Not for the first time, Bettel felt compelled to speak out in public about his sexuality. This time because of a new law in Hungary that bans the sharing of content about LGBT issues with minors. Hungary says the law protects children. Critics say it links homosexuality with pedophilia.
“Being gay is not a choice. You know, I did not just wake up one day after watching some advertising or Modern Family and just become gay. That is not how life is. Life is… it is in me. It is not something I chose,” Bettel said, ahead of a European Union summit.
“Accepting yourself is already very hard, so being stigmatized is… it is very far reaching,” said Bettel, before he was due to come face to face with the driving force behind the bill, Hungarian Prime Minister Viktor Orban, around the EU’s top table in Brussels.
The parliamentary bill was signed into law on Wednesday by Hungarian President Janos Ader. Widely condemned by human rights groups, it prohibits sharing content on homosexuality or sex reassignment to people under 18 in school sex education programs, films or advertisements.
Bettel, who married his husband six years ago, believes that’s out of touch with reality.
“The most difficult thing for me was to accept myself when I realized that I was in love with this person of my sex, it was hard to say to my parents, hard to say to my family,” Bettel said. “I see how many young people kill themselves because they do not accept that.”
Bettel complained bitterly about the mixing of “pedophilia, of homosexuality, of pornography.”

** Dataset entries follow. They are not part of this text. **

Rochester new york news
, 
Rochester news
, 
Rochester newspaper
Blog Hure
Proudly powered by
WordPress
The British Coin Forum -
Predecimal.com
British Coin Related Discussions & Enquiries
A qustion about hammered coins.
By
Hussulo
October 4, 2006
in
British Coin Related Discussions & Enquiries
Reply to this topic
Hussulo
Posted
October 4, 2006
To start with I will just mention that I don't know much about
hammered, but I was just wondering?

“I was young, I was a homosexual. I am a homosexual. I am not so young now, but I do not consider myself to be a danger,” the 48-year-old former TV talk-show host told reporters.

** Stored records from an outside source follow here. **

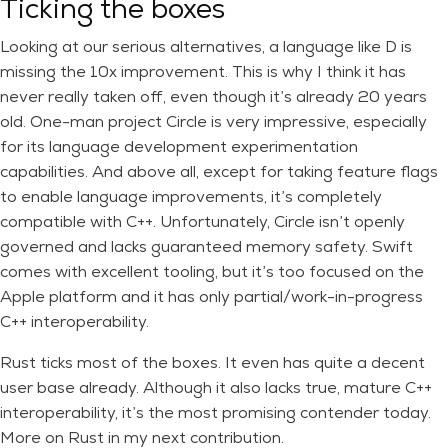
Ticking the boxes
Looking at our serious alternatives, a language like D is
missing the 10x improvement. This is why I think it has
never really taken off, even though it’s already 20 years
old. One-man project Circle is very impressive, especially
for its language development experimentation
capabilities. And above all, except for taking feature flags
to enable language improvements, it’s completely
compatible with C++. Unfortunately, Circle isn’t openly
governed and lacks guaranteed memory safety. Swift
comes with excellent tooling, but it’s too focused on the
Apple platform and it has only partial/work-in-progress
C++ interoperability.
Rust ticks most of the boxes. It even has quite a decent
user base already. Although it also lacks true, mature C++
interoperability, it’s the most promising contender today.
More on Rust in my next contribution.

“To be nationally blamed, to be considered as not normal, to be considered as a danger for young people it is … it is not realizing that being gay is not a choice. But being intolerant is a choice and I will stay intolerant to intolerance, and this will be today my fight,” Bettel said.
Arriving at the summit, Orban ruled out withdrawing the law. He said it had already been “published” and defended himself as a champion of gay rights.
“I (was) a freedom fighter in the Communist regime. Homosexuality was punished and I fought for their freedom and their rights. I am defending the rights of homosexual guys. But this law is not about them, it’s about the rights of the kids and the parents,” Orban said.
“Things need to be said. I used to have respect for Mr Orban,” Bettel said. He said that joining the EU is not a one-way street. “Europe is not just about laws and subsidies, it’s also about rights and obligations.”
It’s not the first time Luxembourg’s premier has taken a stand. At an EU-Arab League summit in Egypt in 2019, Bettel told Arab leaders that he was married to a man and would probably face capital punishment in many of their countries.
“Saying nothing was not an option for me,” Bettel wrote later in a tweet.
Sylvain Plazy in Brussels contributed to this report.